Reproduce word for word, from the entries below, the line with "betrouwbare kostenramingen. Vanuit ons", the line with "PRÍPRAVNÉ A INÉ TEKUTINY", and every line between them, and nothing more.

────────

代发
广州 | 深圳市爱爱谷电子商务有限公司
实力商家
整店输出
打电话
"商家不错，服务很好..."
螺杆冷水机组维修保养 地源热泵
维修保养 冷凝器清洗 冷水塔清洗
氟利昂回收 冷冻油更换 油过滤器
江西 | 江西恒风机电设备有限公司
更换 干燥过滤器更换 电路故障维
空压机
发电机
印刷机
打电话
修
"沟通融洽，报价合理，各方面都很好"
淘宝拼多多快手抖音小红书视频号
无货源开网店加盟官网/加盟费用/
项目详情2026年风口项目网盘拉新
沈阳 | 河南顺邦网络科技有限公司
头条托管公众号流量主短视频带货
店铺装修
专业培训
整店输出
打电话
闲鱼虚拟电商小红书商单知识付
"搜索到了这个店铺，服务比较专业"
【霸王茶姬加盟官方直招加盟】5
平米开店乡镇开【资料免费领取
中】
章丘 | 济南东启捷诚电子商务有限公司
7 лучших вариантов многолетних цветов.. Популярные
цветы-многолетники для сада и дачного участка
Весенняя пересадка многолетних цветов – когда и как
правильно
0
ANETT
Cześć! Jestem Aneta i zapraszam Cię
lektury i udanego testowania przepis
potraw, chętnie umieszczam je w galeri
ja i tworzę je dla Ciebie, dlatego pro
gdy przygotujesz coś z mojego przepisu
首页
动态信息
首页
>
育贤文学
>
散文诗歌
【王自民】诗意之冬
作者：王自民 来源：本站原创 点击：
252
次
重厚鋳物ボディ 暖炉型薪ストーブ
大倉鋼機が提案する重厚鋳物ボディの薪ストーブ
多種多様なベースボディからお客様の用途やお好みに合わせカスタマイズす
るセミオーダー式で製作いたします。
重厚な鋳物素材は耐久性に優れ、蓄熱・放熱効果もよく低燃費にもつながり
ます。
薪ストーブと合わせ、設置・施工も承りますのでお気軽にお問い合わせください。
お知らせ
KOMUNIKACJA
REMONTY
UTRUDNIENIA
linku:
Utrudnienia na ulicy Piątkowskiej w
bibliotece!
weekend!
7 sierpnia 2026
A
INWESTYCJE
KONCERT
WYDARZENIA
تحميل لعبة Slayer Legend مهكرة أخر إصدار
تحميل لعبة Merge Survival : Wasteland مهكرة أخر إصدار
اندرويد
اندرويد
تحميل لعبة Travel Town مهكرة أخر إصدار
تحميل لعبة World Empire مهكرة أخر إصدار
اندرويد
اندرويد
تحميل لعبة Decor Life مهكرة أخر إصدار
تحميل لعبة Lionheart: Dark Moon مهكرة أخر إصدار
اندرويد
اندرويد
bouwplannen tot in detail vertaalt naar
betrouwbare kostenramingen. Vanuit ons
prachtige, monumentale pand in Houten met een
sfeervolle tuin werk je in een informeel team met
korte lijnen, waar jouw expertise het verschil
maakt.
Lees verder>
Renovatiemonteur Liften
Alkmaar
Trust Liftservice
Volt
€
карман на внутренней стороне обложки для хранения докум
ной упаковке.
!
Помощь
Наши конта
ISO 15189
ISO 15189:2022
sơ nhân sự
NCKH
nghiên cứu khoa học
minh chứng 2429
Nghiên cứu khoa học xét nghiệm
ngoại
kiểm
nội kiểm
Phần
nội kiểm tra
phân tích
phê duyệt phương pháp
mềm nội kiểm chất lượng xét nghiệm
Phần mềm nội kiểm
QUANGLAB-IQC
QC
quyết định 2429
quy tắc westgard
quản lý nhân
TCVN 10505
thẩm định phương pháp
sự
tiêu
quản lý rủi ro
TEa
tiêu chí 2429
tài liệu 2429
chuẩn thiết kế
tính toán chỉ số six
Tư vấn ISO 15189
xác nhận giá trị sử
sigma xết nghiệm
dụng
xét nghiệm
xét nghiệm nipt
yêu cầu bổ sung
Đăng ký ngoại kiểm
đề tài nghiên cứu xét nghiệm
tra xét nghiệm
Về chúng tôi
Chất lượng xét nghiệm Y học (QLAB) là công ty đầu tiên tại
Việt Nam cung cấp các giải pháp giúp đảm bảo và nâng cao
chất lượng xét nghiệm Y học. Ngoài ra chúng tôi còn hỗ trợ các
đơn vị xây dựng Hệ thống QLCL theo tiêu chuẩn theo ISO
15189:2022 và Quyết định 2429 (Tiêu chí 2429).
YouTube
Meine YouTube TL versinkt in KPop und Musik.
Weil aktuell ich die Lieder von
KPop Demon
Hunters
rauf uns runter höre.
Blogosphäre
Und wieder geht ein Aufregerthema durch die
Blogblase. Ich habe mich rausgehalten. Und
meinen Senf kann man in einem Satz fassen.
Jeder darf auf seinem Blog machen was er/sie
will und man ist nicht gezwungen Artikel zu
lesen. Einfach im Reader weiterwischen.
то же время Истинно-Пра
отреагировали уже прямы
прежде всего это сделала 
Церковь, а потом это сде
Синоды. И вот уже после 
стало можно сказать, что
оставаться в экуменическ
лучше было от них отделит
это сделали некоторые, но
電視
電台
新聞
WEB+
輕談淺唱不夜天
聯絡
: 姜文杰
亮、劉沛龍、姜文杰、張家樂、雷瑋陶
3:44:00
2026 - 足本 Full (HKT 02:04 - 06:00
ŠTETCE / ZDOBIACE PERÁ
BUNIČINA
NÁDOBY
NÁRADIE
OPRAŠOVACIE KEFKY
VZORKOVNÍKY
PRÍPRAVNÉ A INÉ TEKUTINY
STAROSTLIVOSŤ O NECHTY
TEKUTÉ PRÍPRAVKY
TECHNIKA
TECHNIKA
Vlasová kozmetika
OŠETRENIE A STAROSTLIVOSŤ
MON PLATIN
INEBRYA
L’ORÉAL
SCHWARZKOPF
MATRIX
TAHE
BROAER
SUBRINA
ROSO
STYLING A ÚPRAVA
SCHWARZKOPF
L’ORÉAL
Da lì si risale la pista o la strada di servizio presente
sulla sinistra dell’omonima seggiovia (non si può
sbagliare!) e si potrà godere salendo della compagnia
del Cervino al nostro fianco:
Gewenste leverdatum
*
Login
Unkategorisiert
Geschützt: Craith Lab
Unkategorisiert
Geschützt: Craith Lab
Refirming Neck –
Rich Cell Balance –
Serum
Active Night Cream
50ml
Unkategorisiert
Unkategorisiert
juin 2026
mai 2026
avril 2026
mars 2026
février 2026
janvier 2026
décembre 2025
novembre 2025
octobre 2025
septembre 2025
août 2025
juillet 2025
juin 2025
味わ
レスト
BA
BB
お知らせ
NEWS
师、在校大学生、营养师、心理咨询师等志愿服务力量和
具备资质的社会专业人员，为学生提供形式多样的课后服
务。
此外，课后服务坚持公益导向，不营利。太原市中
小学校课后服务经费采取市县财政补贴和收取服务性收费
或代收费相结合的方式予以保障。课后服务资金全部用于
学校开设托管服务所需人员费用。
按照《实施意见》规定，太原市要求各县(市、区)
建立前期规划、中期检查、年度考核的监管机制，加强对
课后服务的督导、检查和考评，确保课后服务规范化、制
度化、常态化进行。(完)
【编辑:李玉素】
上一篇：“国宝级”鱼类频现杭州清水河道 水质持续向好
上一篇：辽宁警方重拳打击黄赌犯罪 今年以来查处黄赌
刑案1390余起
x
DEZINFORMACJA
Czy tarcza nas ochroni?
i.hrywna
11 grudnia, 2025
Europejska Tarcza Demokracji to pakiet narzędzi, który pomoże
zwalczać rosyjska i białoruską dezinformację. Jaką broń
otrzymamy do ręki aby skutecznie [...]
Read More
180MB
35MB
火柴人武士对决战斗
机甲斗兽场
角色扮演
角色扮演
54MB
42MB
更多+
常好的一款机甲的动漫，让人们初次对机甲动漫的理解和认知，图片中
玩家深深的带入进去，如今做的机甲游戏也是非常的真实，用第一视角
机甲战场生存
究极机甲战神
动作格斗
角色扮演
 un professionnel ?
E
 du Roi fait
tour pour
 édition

────────

# SOLUTION TO THE EXERCISE
betrouwbare kostenramingen. Vanuit ons
prachtige, monumentale pand in Houten met een
sfeervolle tuin werk je in een informeel team met
korte lijnen, waar jouw expertise het verschil
maakt.
Lees verder>
Renovatiemonteur Liften
Alkmaar
Trust Liftservice
Volt
€
карман на внутренней стороне обложки для хранения докум
ной упаковке.
!
Помощь
Наши конта
ISO 15189
ISO 15189:2022
sơ nhân sự
NCKH
nghiên cứu khoa học
minh chứng 2429
Nghiên cứu khoa học xét nghiệm
ngoại
kiểm
nội kiểm
Phần
nội kiểm tra
phân tích
phê duyệt phương pháp
mềm nội kiểm chất lượng xét nghiệm
Phần mềm nội kiểm
QUANGLAB-IQC
QC
quyết định 2429
quy tắc westgard
quản lý nhân
TCVN 10505
thẩm định phương pháp
sự
tiêu
quản lý rủi ro
TEa
tiêu chí 2429
tài liệu 2429
chuẩn thiết kế
tính toán chỉ số six
Tư vấn ISO 15189
xác nhận giá trị sử
sigma xết nghiệm
dụng
xét nghiệm
xét nghiệm nipt
yêu cầu bổ sung
Đăng ký ngoại kiểm
đề tài nghiên cứu xét nghiệm
tra xét nghiệm
Về chúng tôi
Chất lượng xét nghiệm Y học (QLAB) là công ty đầu tiên tại
Việt Nam cung cấp các giải pháp giúp đảm bảo và nâng cao
chất lượng xét nghiệm Y học. Ngoài ra chúng tôi còn hỗ trợ các
đơn vị xây dựng Hệ thống QLCL theo tiêu chuẩn theo ISO
15189:2022 và Quyết định 2429 (Tiêu chí 2429).
YouTube
Meine YouTube TL versinkt in KPop und Musik.
Weil aktuell ich die Lieder von
KPop Demon
Hunters
rauf uns runter höre.
Blogosphäre
Und wieder geht ein Aufregerthema durch die
Blogblase. Ich habe mich rausgehalten. Und
meinen Senf kann man in einem Satz fassen.
Jeder darf auf seinem Blog machen was er/sie
will und man ist nicht gezwungen Artikel zu
lesen. Einfach im Reader weiterwischen.
то же время Истинно-Пра
отреагировали уже прямы
прежде всего это сделала 
Церковь, а потом это сде
Синоды. И вот уже после 
стало можно сказать, что
оставаться в экуменическ
лучше было от них отделит
это сделали некоторые, но
電視
電台
新聞
WEB+
輕談淺唱不夜天
聯絡
: 姜文杰
亮、劉沛龍、姜文杰、張家樂、雷瑋陶
3:44:00
2026 - 足本 Full (HKT 02:04 - 06:00
ŠTETCE / ZDOBIACE PERÁ
BUNIČINA
NÁDOBY
NÁRADIE
OPRAŠOVACIE KEFKY
VZORKOVNÍKY
PRÍPRAVNÉ A INÉ TEKUTINY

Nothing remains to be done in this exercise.